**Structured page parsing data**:
.....

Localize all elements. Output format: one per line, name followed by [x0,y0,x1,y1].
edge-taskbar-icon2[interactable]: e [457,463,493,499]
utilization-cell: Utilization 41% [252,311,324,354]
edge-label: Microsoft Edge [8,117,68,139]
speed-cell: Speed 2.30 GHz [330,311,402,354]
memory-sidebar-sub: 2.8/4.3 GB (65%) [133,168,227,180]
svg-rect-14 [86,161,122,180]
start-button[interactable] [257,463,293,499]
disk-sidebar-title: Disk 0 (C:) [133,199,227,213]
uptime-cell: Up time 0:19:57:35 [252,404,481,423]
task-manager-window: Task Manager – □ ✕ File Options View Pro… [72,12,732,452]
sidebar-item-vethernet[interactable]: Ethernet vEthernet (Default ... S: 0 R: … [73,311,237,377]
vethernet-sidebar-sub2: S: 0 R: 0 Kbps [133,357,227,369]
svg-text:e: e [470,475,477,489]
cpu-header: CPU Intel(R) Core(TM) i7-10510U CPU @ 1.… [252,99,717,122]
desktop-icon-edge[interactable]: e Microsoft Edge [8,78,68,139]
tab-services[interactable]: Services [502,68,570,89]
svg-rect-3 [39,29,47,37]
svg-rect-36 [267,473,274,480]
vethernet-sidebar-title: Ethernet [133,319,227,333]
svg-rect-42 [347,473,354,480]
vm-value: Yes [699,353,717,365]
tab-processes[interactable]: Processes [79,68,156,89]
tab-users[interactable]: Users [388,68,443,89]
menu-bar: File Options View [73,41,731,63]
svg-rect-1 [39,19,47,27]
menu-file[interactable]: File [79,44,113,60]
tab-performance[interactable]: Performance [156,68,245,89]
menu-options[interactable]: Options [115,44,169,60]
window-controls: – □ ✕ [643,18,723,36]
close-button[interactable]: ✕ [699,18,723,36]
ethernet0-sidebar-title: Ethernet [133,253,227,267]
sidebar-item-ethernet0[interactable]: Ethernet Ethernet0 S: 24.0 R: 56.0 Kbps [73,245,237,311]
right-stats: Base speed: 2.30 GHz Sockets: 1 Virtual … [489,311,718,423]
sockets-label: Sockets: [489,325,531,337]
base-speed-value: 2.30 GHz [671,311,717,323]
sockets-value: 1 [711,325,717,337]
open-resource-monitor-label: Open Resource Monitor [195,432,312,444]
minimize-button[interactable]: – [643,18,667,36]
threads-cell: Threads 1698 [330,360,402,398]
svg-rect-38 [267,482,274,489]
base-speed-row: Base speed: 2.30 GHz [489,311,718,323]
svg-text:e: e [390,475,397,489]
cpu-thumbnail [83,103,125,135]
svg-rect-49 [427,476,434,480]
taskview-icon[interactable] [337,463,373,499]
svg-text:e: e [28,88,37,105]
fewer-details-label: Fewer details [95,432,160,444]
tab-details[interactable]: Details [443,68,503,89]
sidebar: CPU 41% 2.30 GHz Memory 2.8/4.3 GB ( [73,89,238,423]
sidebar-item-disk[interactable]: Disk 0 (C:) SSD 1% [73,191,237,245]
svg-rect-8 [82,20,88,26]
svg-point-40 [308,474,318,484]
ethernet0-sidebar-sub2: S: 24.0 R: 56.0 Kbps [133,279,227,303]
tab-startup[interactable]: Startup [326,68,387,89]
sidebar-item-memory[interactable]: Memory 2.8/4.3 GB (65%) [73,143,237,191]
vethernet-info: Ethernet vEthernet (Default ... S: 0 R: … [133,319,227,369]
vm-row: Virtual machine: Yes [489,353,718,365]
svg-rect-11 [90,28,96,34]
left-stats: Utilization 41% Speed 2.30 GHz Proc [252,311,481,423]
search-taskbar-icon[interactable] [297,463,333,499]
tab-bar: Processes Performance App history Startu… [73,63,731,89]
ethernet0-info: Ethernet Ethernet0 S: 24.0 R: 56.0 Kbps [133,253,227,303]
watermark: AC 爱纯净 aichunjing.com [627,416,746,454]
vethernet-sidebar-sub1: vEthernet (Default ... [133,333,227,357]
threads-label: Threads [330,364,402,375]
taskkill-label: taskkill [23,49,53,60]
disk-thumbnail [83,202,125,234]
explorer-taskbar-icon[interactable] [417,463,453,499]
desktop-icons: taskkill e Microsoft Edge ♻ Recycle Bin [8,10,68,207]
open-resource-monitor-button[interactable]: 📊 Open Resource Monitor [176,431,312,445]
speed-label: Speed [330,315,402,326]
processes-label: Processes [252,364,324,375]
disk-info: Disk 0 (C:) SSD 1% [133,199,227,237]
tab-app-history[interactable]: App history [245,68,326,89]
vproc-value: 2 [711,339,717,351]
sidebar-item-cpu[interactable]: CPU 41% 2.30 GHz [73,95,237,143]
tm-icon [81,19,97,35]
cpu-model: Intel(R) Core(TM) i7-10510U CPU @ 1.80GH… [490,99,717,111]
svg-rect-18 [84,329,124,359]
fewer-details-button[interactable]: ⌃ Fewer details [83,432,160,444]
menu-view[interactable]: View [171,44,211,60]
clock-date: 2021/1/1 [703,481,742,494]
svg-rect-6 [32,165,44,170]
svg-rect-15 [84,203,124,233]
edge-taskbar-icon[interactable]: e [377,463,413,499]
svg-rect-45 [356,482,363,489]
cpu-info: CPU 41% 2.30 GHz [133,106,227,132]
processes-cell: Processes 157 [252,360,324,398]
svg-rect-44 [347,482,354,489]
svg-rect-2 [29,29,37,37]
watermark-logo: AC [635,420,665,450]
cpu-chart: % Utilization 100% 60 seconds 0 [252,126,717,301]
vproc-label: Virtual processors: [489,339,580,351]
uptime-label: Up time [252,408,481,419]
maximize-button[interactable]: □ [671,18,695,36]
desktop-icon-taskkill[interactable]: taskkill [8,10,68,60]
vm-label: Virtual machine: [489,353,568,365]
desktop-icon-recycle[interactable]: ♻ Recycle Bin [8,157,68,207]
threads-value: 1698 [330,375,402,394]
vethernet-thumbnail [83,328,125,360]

.....

**Instructions for the task**:
Filter the data, keeping only the lines that contain "desktop".

**Finished task**:
desktop-icon-edge[interactable]: e Microsoft Edge [8,78,68,139]
desktop-icons: taskkill e Microsoft Edge ♻ Recycle Bin [8,10,68,207]
desktop-icon-taskkill[interactable]: taskkill [8,10,68,60]
desktop-icon-recycle[interactable]: ♻ Recycle Bin [8,157,68,207]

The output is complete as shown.